Although it appears to be a 4 a.m. duet for down-on-his-luck Broadway gambler "Erie" Smith and the enervated night clerk of a fleabag hotel (played by long-time Dennehy compatriot Joe Grifasi), Hughie amounts to a monologue for the hustler nicknamed for his Pennsylvania birthplace — a ramble marked by quaint slang, pretend savvy, and sadness. At Trinity, it’s on a double bill with Irish writer Sean O’Casey’s short comedy A Pound on Demand, in which Dennehy and Grifasi appear with Trinity stalwarts William Damkoehler and Cynthia Strickland. Centered on a couple of drunken Irishmen trying to cop a loan at the post office, Pound is, according to Dennehy, "one of the most politically incorrect plays that anyone will see around here in a long time." Both pieces are helmed by Catherine Baker Steindler, who served as director Robert Falls’s assistant on Long Day’s Journey.

The Dennehy I meet during a rehearsal break is surprisingly unassuming for a man who has won two of the past five Tony Awards for Best Actor, the first in 1999 for his rugged yet fragile Willy Loman in the Falls-directed revival of Death of a Salesman. Maybe all the years of second-tier movie stardom in the likes of Semi-Tough, Cocoon, and Presumed Innocent have kept him humble. The burly actor is also a shadow of his former self, having lost 60 pounds in the past six months. "I’m getting in shape for my 70s," the 65-year-old Irish-American quips.

"I wasn’t ready to leave O’Neill," Dennehy continues, "though, God knows, now I’m definitely questioning my sanity. I had seen Hughie twice. I saw Jason [Robards] do it and Ben Gazzara do it. Of course, Jason was the ultimate O’Neill actor. There’s even a physical resemblance, and there certainly was a biographical relationship: both sons of actors, both had their problems with alcohol, both dealing with Irishness and rage and darkness. There was a symmetry between the two of them that no other actor can approach. But, having said that, that doesn’t mean you don’t try when given the opportunity to do those parts. One of the good things about being an actor is taking a whack at one of those things. And Hughie was something I wanted to try. I’m really too old for it, but that didn’t make any difference to Oskar [Eustis, artistic director of Trinity Rep]. He’s supposed to be 45, so I’ve got 20 years on top of that. And, you know, I feel it."

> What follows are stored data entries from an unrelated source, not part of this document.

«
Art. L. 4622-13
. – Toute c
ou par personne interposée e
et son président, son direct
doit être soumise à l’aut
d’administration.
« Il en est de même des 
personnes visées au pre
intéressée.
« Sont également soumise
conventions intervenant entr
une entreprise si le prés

Although Dennehy describes himself as a more instinctual than intellectual actor, he has done some thinking about Erie, the low-rent craps shooter chewing a night clerk’s ear off in Hughie. "It’s interesting about this part. O’Neill can be described in many ways, but one of the words you probably would not automatically use in relation to him is delicate. He’s usually powerful but uncomplicated. But Erie is an unusually delicate, contradictory character. He strikes you as being single-dimensional, not thug-like but a street guy. And if it’s done right, he reveals himself to be extremely sentimental and emotional and delicate by the end of the show.

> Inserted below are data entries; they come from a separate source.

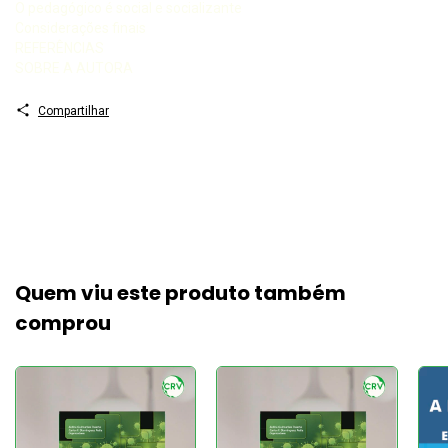
O pedagógico é social e socializante
Considerações finais
REFERÊNCIAS
SOBRE A AUTORA
Compartilhar
Quem viu este produto também
comprou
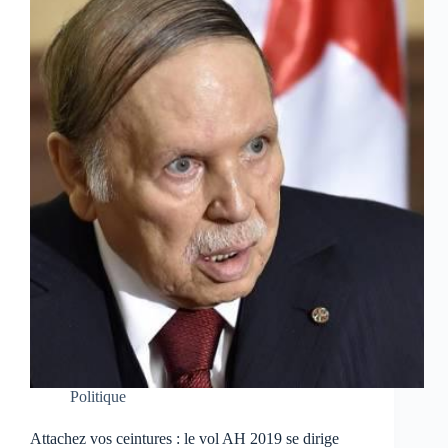
Politique
Attachez vos ceintures : le vol AH 2019 se dirige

"The thing about Erie is that he’s constructed himself into something that is very different from what he was. He’s made himself into this New York guy, this wise guy, this Broadway guy — what he thinks a Broadway guy looks and sounds like. As O’Neill does a lot of the time, it’s got a real strong sound, which you’ve got to deal with. And he has a real specific character. What you realize when you start to work on it is that it’s not his character at all. But you can’t lose the fact that from the beginning he puts up this façade that’s very strong — misleading, but authentic in a sense. And it works. Unlike Willy and Tyrone, where you’re trying to find the reality of the character, with Hughie you’re trying to find the bullshit of the character. You’ve got to find the bullshit of the character, and then you’ve got to hide the reality and let the reality peek through. But the bullshit’s much more important to him than the reality."